BEGIN

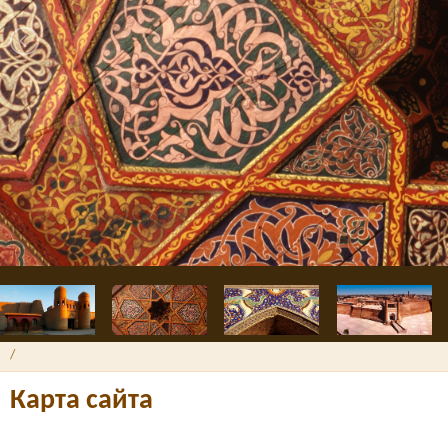
/
Карта сайта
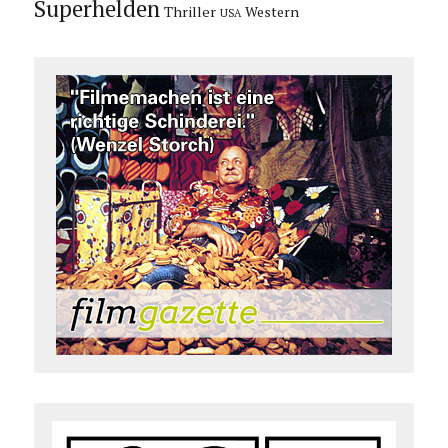
Superhelden
Thriller
Western
USA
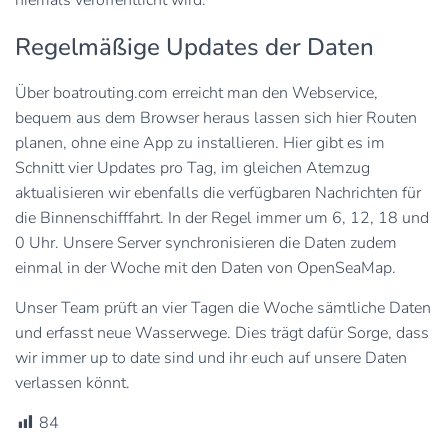
Regelmäßige Updates der Daten
Über boatrouting.com erreicht man den Webservice,
bequem aus dem Browser heraus lassen sich hier Routen
planen, ohne eine App zu installieren. Hier gibt es im
Schnitt vier Updates pro Tag, im gleichen Atemzug
aktualisieren wir ebenfalls die verfügbaren Nachrichten für
die Binnenschifffahrt. In der Regel immer um 6, 12, 18 und
0 Uhr. Unsere Server synchronisieren die Daten zudem
einmal in der Woche mit den Daten von OpenSeaMap.
Unser Team prüft an vier Tagen die Woche sämtliche Daten
und erfasst neue Wasserwege. Dies trägt dafür Sorge, dass
wir immer up to date sind und ihr euch auf unsere Daten
verlassen könnt.
84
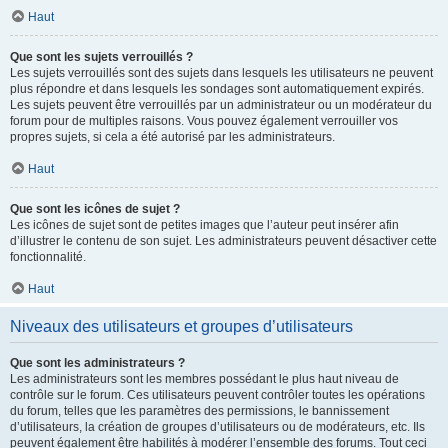
Haut
Que sont les sujets verrouillés ?
Les sujets verrouillés sont des sujets dans lesquels les utilisateurs ne peuvent
plus répondre et dans lesquels les sondages sont automatiquement expirés.
Les sujets peuvent être verrouillés par un administrateur ou un modérateur du
forum pour de multiples raisons. Vous pouvez également verrouiller vos
propres sujets, si cela a été autorisé par les administrateurs.
Haut
Que sont les icônes de sujet ?
Les icônes de sujet sont de petites images que l’auteur peut insérer afin
d’illustrer le contenu de son sujet. Les administrateurs peuvent désactiver cette
fonctionnalité.
Haut
Niveaux des utilisateurs et groupes d’utilisateurs
Que sont les administrateurs ?
Les administrateurs sont les membres possédant le plus haut niveau de
contrôle sur le forum. Ces utilisateurs peuvent contrôler toutes les opérations
du forum, telles que les paramètres des permissions, le bannissement
d’utilisateurs, la création de groupes d’utilisateurs ou de modérateurs, etc. Ils
peuvent également être habilités à modérer l’ensemble des forums. Tout ceci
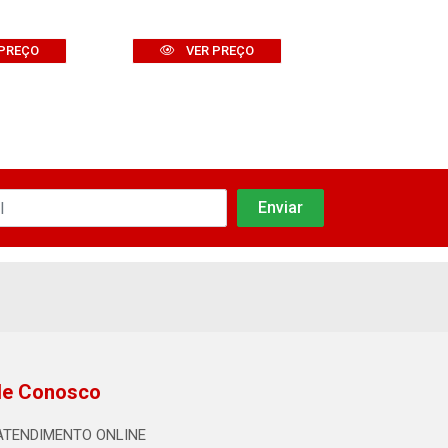
PREÇO
VER PREÇO
VER PR
le Conosco
ATENDIMENTO ONLINE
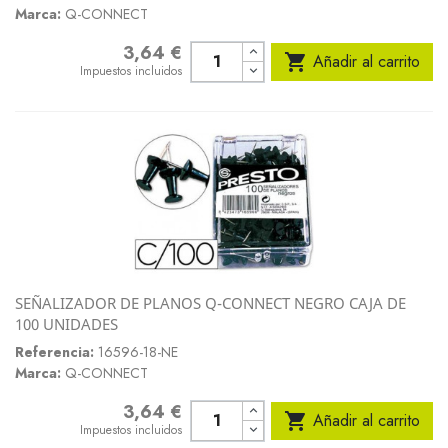
Marca:
Q-CONNECT
3,64 €
Precio

Añadir al carrito
Impuestos incluidos
SEÑALIZADOR DE PLANOS Q-CONNECT NEGRO CAJA DE
100 UNIDADES
Referencia:
16596-18-NE
Marca:
Q-CONNECT
3,64 €
Precio

Añadir al carrito
Impuestos incluidos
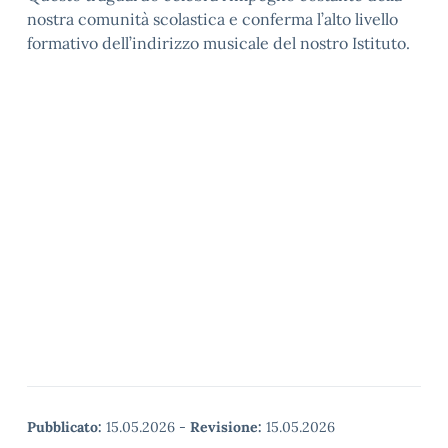
nostra comunità scolastica e conferma l’alto livello
formativo dell’indirizzo musicale del nostro Istituto.
Pubblicato:
15.05.2026
-
Revisione:
15.05.2026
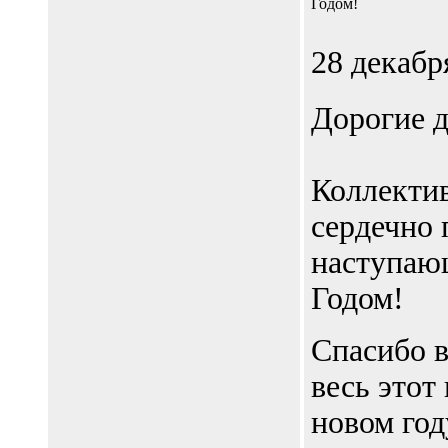
Годом!
28 декабр
Дорогие д
Коллект
сердечно 
наступаю
Годом!
Спасибо в
весь этот
новом год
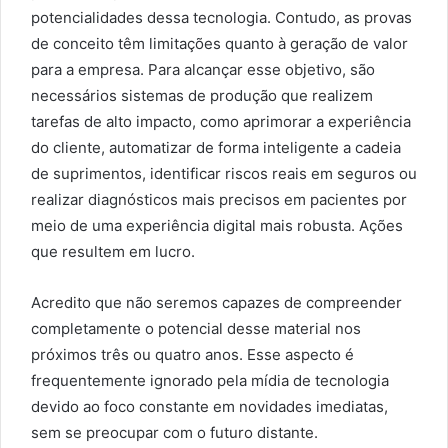
potencialidades dessa tecnologia. Contudo, as provas
de conceito têm limitações quanto à geração de valor
para a empresa. Para alcançar esse objetivo, são
necessários sistemas de produção que realizem
tarefas de alto impacto, como aprimorar a experiência
do cliente, automatizar de forma inteligente a cadeia
de suprimentos, identificar riscos reais em seguros ou
realizar diagnósticos mais precisos em pacientes por
meio de uma experiência digital mais robusta. Ações
que resultem em lucro.
Acredito que não seremos capazes de compreender
completamente o potencial desse material nos
próximos três ou quatro anos. Esse aspecto é
frequentemente ignorado pela mídia de tecnologia
devido ao foco constante em novidades imediatas,
sem se preocupar com o futuro distante.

END

**TASK PROMPT:** Restate the whole of the material word for word without the pictures.

**TASK SOLUTION:**
/
Карта сайта
Superhelden
Thriller
Western
USA
Regelmäßige Updates der Daten
Über boatrouting.com erreicht man den Webservice,
bequem aus dem Browser heraus lassen sich hier Routen
planen, ohne eine App zu installieren. Hier gibt es im
Schnitt vier Updates pro Tag, im gleichen Atemzug
aktualisieren wir ebenfalls die verfügbaren Nachrichten für
die Binnenschifffahrt. In der Regel immer um 6, 12, 18 und
0 Uhr. Unsere Server synchronisieren die Daten zudem
einmal in der Woche mit den Daten von OpenSeaMap.
Unser Team prüft an vier Tagen die Woche sämtliche Daten
und erfasst neue Wasserwege. Dies trägt dafür Sorge, dass
wir immer up to date sind und ihr euch auf unsere Daten
verlassen könnt.
84
Haut
Que sont les sujets verrouillés ?
Les sujets verrouillés sont des sujets dans lesquels les utilisateurs ne peuvent
plus répondre et dans lesquels les sondages sont automatiquement expirés.
Les sujets peuvent être verrouillés par un administrateur ou un modérateur du
forum pour de multiples raisons. Vous pouvez également verrouiller vos
propres sujets, si cela a été autorisé par les administrateurs.
Haut
Que sont les icônes de sujet ?
Les icônes de sujet sont de petites images que l’auteur peut insérer afin
d’illustrer le contenu de son sujet. Les administrateurs peuvent désactiver cette
fonctionnalité.
Haut
Niveaux des utilisateurs et groupes d’utilisateurs
Que sont les administrateurs ?
Les administrateurs sont les membres possédant le plus haut niveau de
contrôle sur le forum. Ces utilisateurs peuvent contrôler toutes les opérations
du forum, telles que les paramètres des permissions, le bannissement
d’utilisateurs, la création de groupes d’utilisateurs ou de modérateurs, etc. Ils
peuvent également être habilités à modérer l’ensemble des forums. Tout ceci
PREÇO
VER PREÇO
VER PR
le Conosco
ATENDIMENTO ONLINE
Marca:
Q-CONNECT
3,64 €
Precio

Añadir al carrito
Impuestos incluidos
SEÑALIZADOR DE PLANOS Q-CONNECT NEGRO CAJA DE
100 UNIDADES
Referencia:
16596-18-NE
Marca:
Q-CONNECT
3,64 €
Precio

Añadir al carrito
Impuestos incluidos
nostra comunità scolastica e conferma l’alto livello
formativo dell’indirizzo musicale del nostro Istituto.
Pubblicato:
15.05.2026
-
Revisione:
15.05.2026
Годом!
28 декабр
Дорогие д
Коллект
сердечно 
наступаю
Годом!
Спасибо в
весь этот
новом год
potencialidades dessa tecnologia. Contudo, as provas
de conceito têm limitações quanto à geração de valor
para a empresa. Para alcançar esse objetivo, são
necessários sistemas de produção que realizem
tarefas de alto impacto, como aprimorar a experiência
do cliente, automatizar de forma inteligente a cadeia
de suprimentos, identificar riscos reais em seguros ou
realizar diagnósticos mais precisos em pacientes por
meio de uma experiência digital mais robusta. Ações
que resultem em lucro.
Acredito que não seremos capazes de compreender
completamente o potencial desse material nos
próximos três ou quatro anos. Esse aspecto é
frequentemente ignorado pela mídia de tecnologia
devido ao foco constante em novidades imediatas,
sem se preocupar com o futuro distante.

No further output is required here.